36. ギンヤンマ、釣れるってよ

 

いきなりですが、トンボの飛び方ってかっこよくないですか?

方向転換はスマートだし、ホバリングも出来ます。

空中で止まれるのって、かなり高度なんですよね。
形もスッとしててかっこいい。
手で持った時にも、臭くないし、うるさくないし、粉とか付かないし。
だから、子供の頃はトンボを捕まえるのが好きでした。



昭和50年代のトンボ捕りは、もちろん虫取り網です。
シオカラトンボ、ムギワラトンボは初級編。
本当の狙いは、オニヤンマ、ギンヤンマです。
ヤンマ系って、網を構えて待っていると少し手前でスッと横に避けるんですよね。
捕れそうで捕れない。

どうやったら捕れるのか、トンボと知恵比べです。



ある時、父(77歳)が小さい頃のトンボ捕りの話をしてくれました。
父は、大方(おおがた)町(現・黒潮町)出身です。
ヤンマの雄と雌に呼び名があって、どっちかが『アブラメン』、もう片方が『キショリ』だったとか。
日本語ばなれした響き、気になる。
しかも、その頃は“捕る”というより“釣る”に近い。
面白くないわけがないヤツです。



でも、それ以上のヒントがないままこの話は保留になっていました。
四万十市のトンボ自然公園に行ってみようかな、と思いつつ。
そして、見つけました。
土佐民俗学会さんの『土佐民俗』の中で、浜田数義さんが『秋の遊び』として書いてくれていました。
浜田さんも、大方町の方だそうです。



その中で、ヤンマの雄を『シャーリ』、雌を『メン』と呼んでいたとあります。
「雌の方は一般に、雄よりハネの色が茶色がかっているが、その色の濃いのを『アブラメン』といって珍重した」
おお、『アブラメン』きたーーー。
大人からすると同じに思えることも、子供には貴重なものってありましたよね。
『アブラメン』を見つけた時は、興奮したんだろうなあ。






父の記憶では、ヤンマの中でもギンヤンマのことだったのではないかということです。
確かに、ギンヤンマの雌は、雄よりハネが茶色のようです。




浜田さんによると、昼間の『シャーリ』は田畑の上の一定空間を独占して、他のトンボの侵入を許さないのだそうです。
『メン』は昼間に単独で飛ぶことはなく、夫婦で飛ぶのだとか。
浜田さんはその対になったトンボを『ロッカ』と呼んでいたそうですが、昭和50年代の子供は『合体トンボ』と呼んでいました。
『ロッカ』・・・また、日本語ばなれした響き。
合体なんて合体なんて、品がないよ・・・




その『ロッカ』の状態になると、取りやすい。
しかも、二匹一緒に捕れる。
ボーナスタイムですよね。
でも、いつもボーナスタイムなわけではありません。
そこで、知恵を働かせます。




『アブラメン』の胴を糸でくくって、『シャーリ』の飛んでいるところで飛ばします。
すると、悠々と飛んでいた『シャーリ』の態度が一変。
矢のように飛んで来て、猛然と襲いかかってくるのだそうです。
そして、離すもんかの勢いで『アブラメン』にしがみつく。
『アブラメン』捕ったどー!ですね。
子供たちは、しめしめ。
『シャーリ』を捕ったどー!になるわけです。
あのかっこいいヤンマが、そんなかっこ悪い捕られ方を。




『メン』が手に入らない時は、シオカラトンボとかで代用するのだそうです。
でも、『シャーリ』は襲いかかってくるけれどアッサリ離すらしく、なかなか腕がいるようです。

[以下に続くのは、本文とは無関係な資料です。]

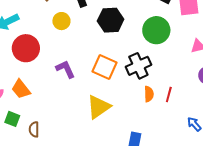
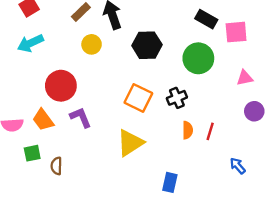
red circle: (26, 48) -> (61, 86), moved
black cross: (138, 66) -> (177, 98), size x0.7
purple L-shape: (65, 69) -> (81, 117), moved
green square: (12, 119) -> (32, 153), turned -35

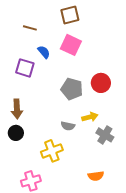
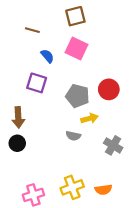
purple square: (25, 68) -> (37, 83), moved
yellow arrow: (90, 117) -> (89, 118), moved
yellow cross: (52, 151) -> (72, 187), moved

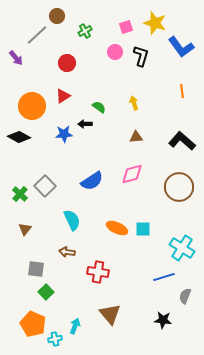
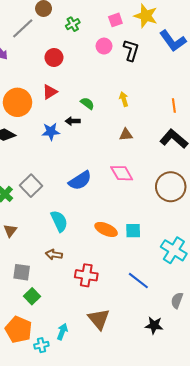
orange line: (182, 91) -> (174, 105), moved
pink diamond: (132, 174) -> (122, 173), turned 75
blue line: (164, 277) -> (138, 281), moved, turned 55

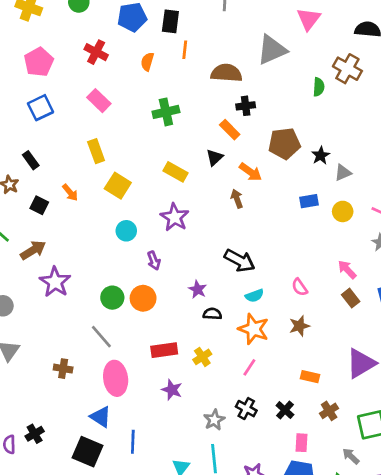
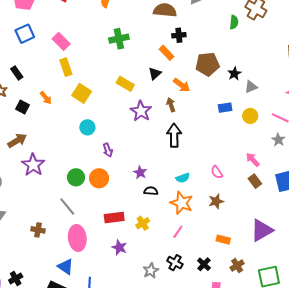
pink rectangle: (99, 101) -> (61, 41), moved
purple star: (175, 217) -> (141, 111), moved
black arrow: (240, 261) -> (174, 135), moved, turned -120

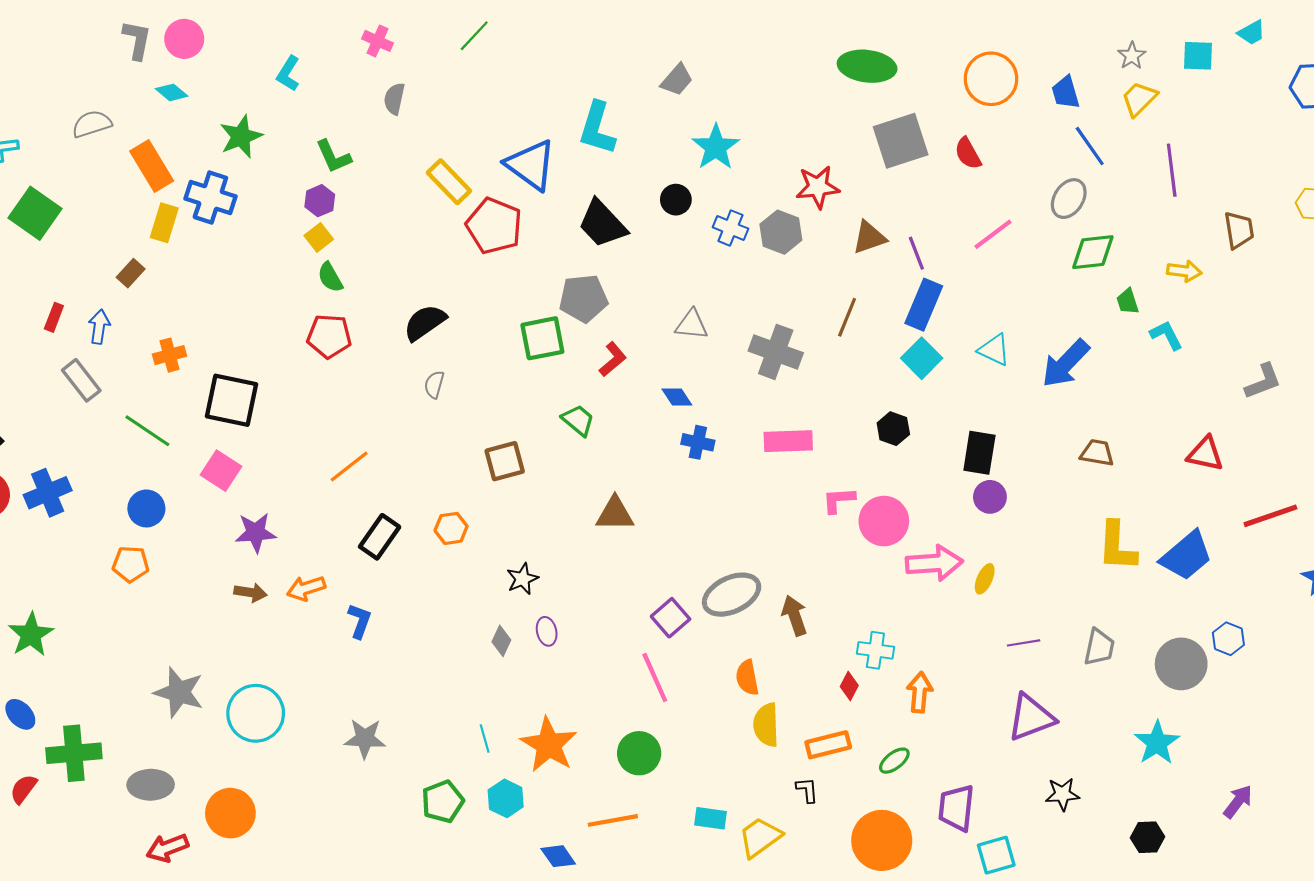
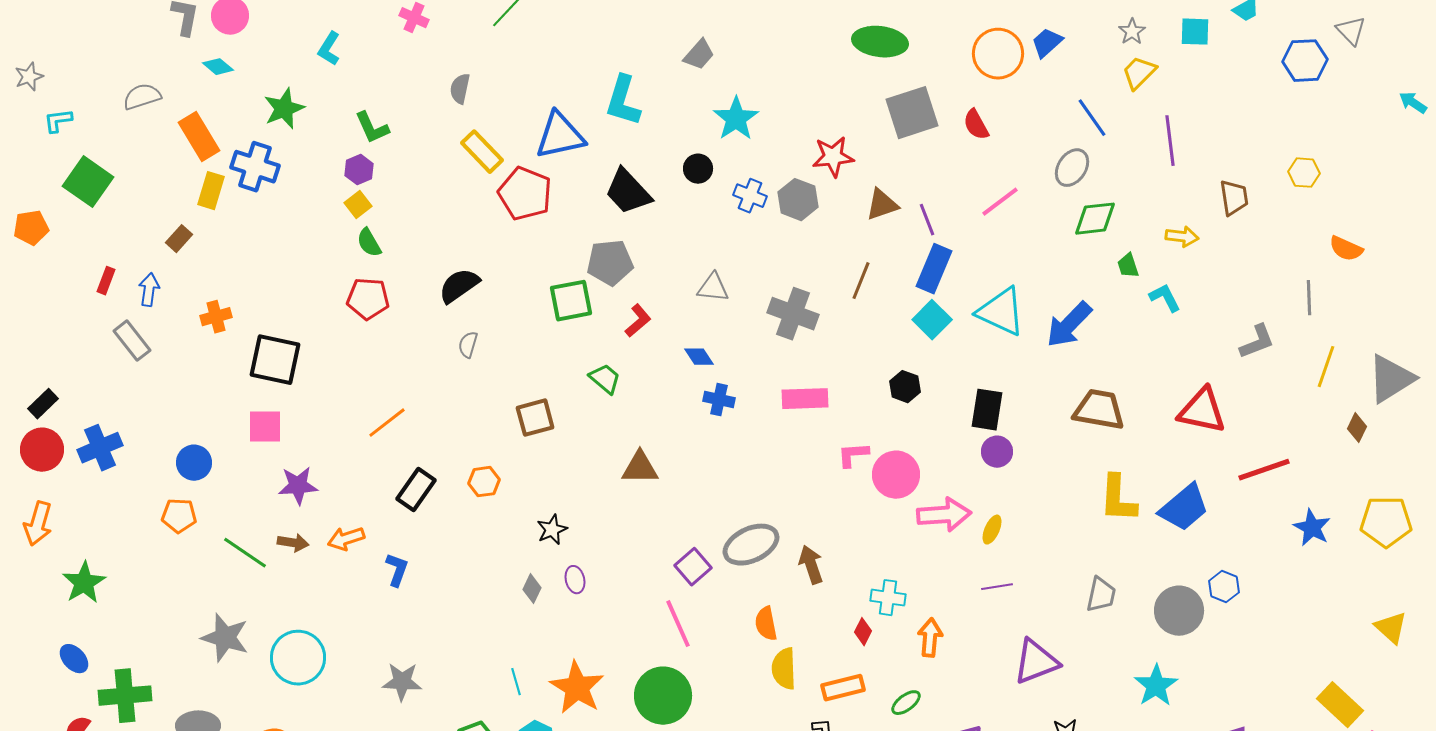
blue trapezoid: (1066, 92) -> (1047, 43), moved, turned 64
gray semicircle: (394, 99) -> (460, 89), moved
blue triangle: (531, 165) -> (560, 136), turned -48
cyan triangle: (994, 350) -> (1001, 312), size x1.6
green line: (147, 431) -> (245, 553), moved
brown trapezoid: (1097, 453) -> (1099, 410), size x1.6
red triangle: (1205, 454) -> (1202, 411), size x1.4
pink square: (221, 471) -> (265, 427), turned -33
purple line: (1024, 643) -> (997, 587), moved
green circle: (639, 753) -> (663, 696), size x1.4

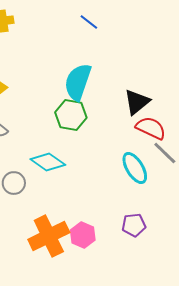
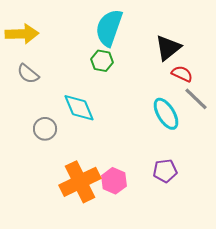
green hexagon: (71, 115) -> (102, 61), size x0.7
red semicircle: (151, 128) -> (182, 74), size x0.7
cyan diamond: (48, 162) -> (79, 108), turned 32

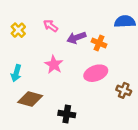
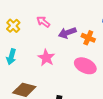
cyan arrow: (16, 73) -> (11, 57), moved
pink ellipse: (96, 73) -> (85, 66), turned 45

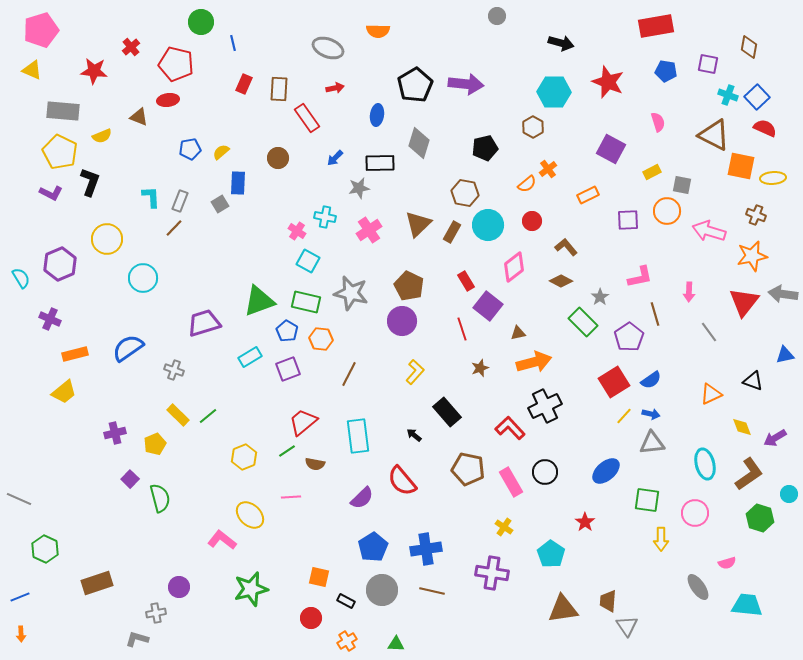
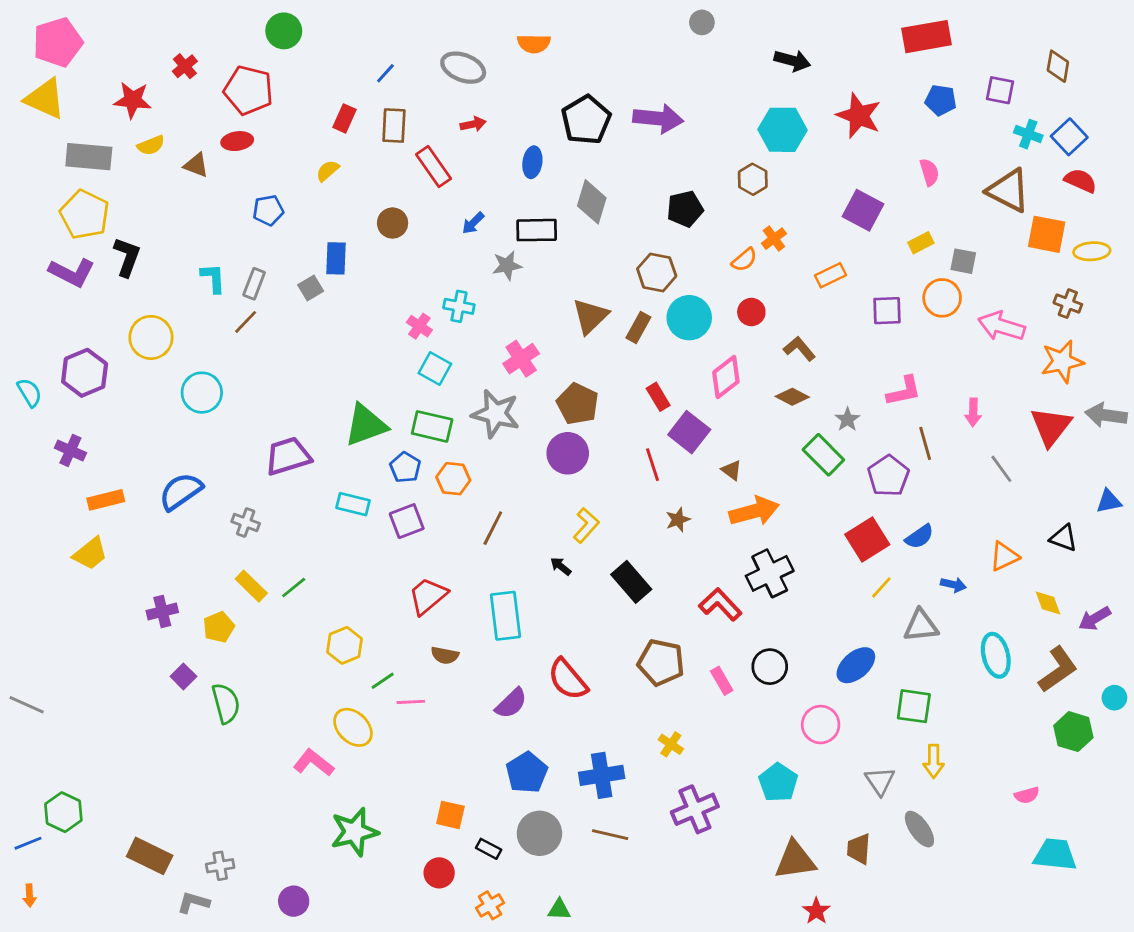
blue line: (233, 43) -> (385, 73), moved, turned 56
yellow triangle: (32, 70) -> (45, 99), size x1.5
yellow semicircle: (102, 136) -> (151, 145), moved
yellow semicircle: (221, 152) -> (328, 171), moved
purple L-shape: (51, 193) -> (72, 272), size x1.4
pink cross: (369, 230) -> (521, 359), moved
brown triangle: (518, 333) -> (732, 470), turned 49
cyan rectangle: (250, 357) -> (353, 504), turned 45
blue arrow: (651, 414) -> (953, 585), moved
black arrow: (414, 435) -> (561, 566), moved
green line: (287, 451) -> (383, 681), moved
pink rectangle: (511, 482) -> (722, 681), size x0.7
pink circle: (695, 513) -> (821, 725), moved
red star: (585, 522) -> (816, 911), moved
yellow cross: (504, 527) -> (671, 744), moved
green hexagon: (45, 549) -> (63, 812), moved
purple cross: (492, 573) -> (695, 809), turned -32
brown rectangle: (97, 583) -> (150, 856), moved, turned 44
purple circle: (179, 587) -> (294, 901), moved
gray ellipse: (698, 587) -> (919, 829), moved
gray triangle: (627, 626) -> (880, 781), moved

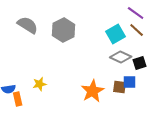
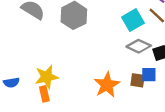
yellow star: (40, 84) -> (47, 77), size x1.5
orange rectangle: (18, 99) -> (44, 94), moved

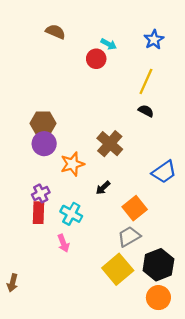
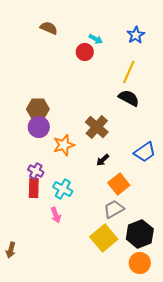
black semicircle: (146, 111) -> (129, 98), size x1.5
black arrow: (103, 188) -> (103, 160), moved
purple cross: (41, 193) -> (36, 171), turned -35

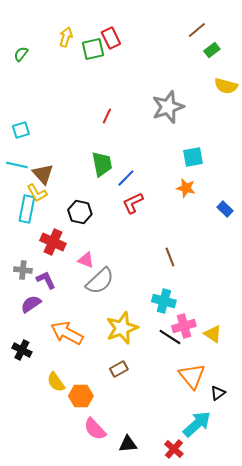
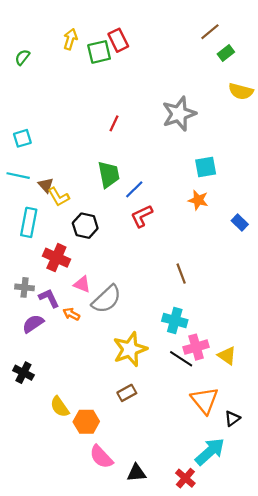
brown triangle: (43, 174) -> (46, 185), size x0.7
yellow L-shape: (37, 193) -> (59, 197), moved
pink triangle: (86, 260) -> (82, 284), moved
orange arrow: (67, 333) -> (71, 314), moved, size x0.5

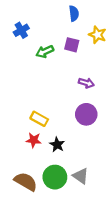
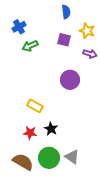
green arrow: (45, 52) -> (30, 46), moved
purple arrow: (86, 83) -> (90, 54), moved
purple circle: (86, 114) -> (70, 80), moved
red star: (34, 140) -> (30, 133), moved

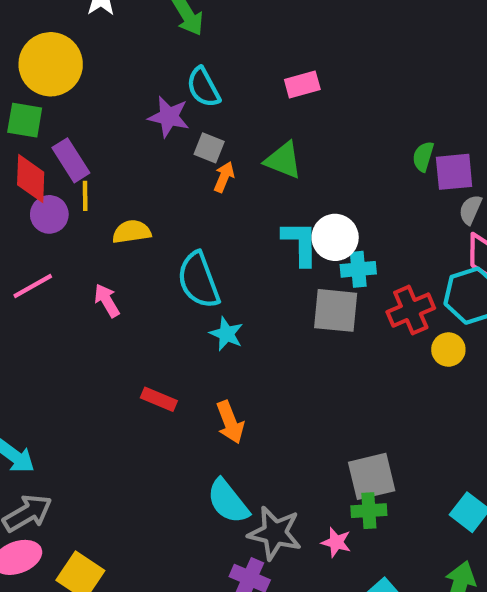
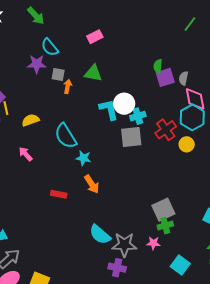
green semicircle: (423, 156) -> (158, 66), moved
purple square: (454, 172) -> (165, 77), moved
orange arrow: (230, 422) -> (92, 184), moved

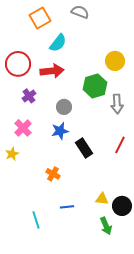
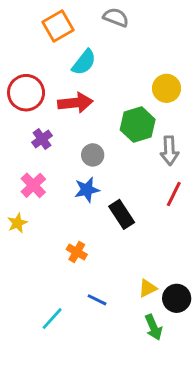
red line: (120, 145) -> (174, 194), moved
yellow triangle: (102, 199) -> (148, 288), turned -32
blue line: (67, 207) -> (97, 300), turned 32
cyan line: (36, 220) -> (52, 319), turned 60

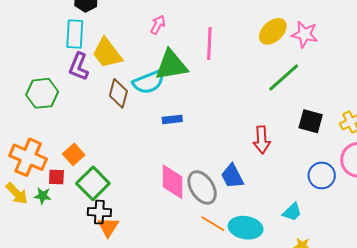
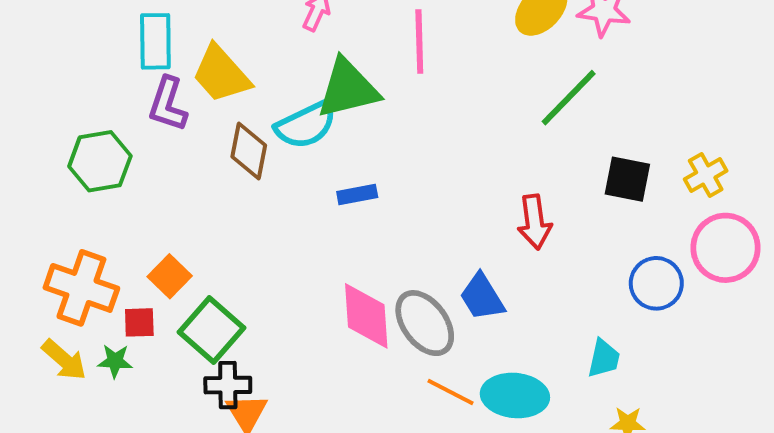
cyan trapezoid: (292, 212) -> (604, 358), turned -30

父の場合は、雌が手に入らない時、雄に泥を塗って茶色くして代用したそうです。
みんな、知恵を絞ってますねえ。

雌を捕るのは難しい、と言ってました。
難しければ難しいほど燃えるんでしょうね。




ギンヤンマを捕る時の歌もあったそうです。

♪メンのしゃららは、オニにおわれて・・・・

までしか覚えていないそうですが。

気になりすぎる。




トンボも少なくなり、トンボ捕りをする子供もいなくなりました。
でも、ヤンマ釣り、面白そうですよね。
キャンプが流行っているこの頃、自然で遊ぶ機会も増えてるのではないでしょうか。
ヤンマがいるところなら、ちょっとチャレンジしてみてもいいかもしれません。
案外トンボ捕りの名人が、周りにいるかもしれませんよ。